Input for this task section start
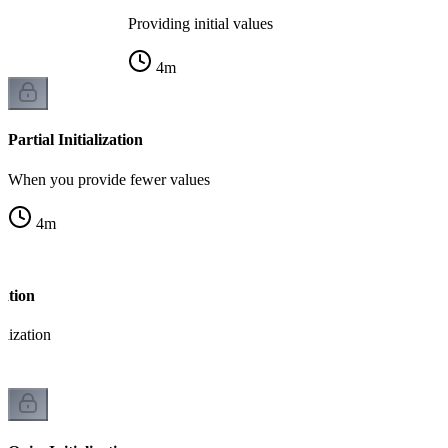
Providing initial values
4
m
Partial Initialization
When you provide fewer values
4
m
zation
alization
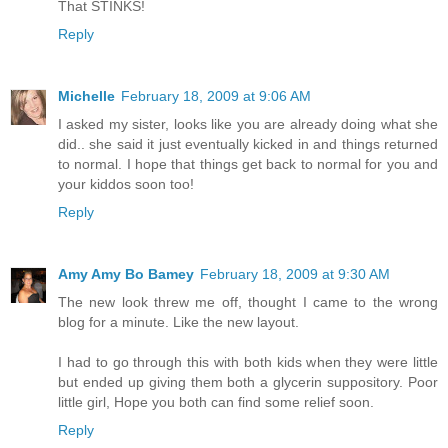
That STINKS!
Reply
Michelle
February 18, 2009 at 9:06 AM
I asked my sister, looks like you are already doing what she
did.. she said it just eventually kicked in and things returned
to normal. I hope that things get back to normal for you and
your kiddos soon too!
Reply
Amy Amy Bo Bamey
February 18, 2009 at 9:30 AM
The new look threw me off, thought I came to the wrong
blog for a minute. Like the new layout.
I had to go through this with both kids when they were little
but ended up giving them both a glycerin suppository. Poor
little girl, Hope you both can find some relief soon.
Reply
Input for this task section end
**Aim of the task**
Gather each line in the entries above where the string "soon" is found.

**Task response**
your kiddos soon too!
little girl, Hope you both can find some relief soon.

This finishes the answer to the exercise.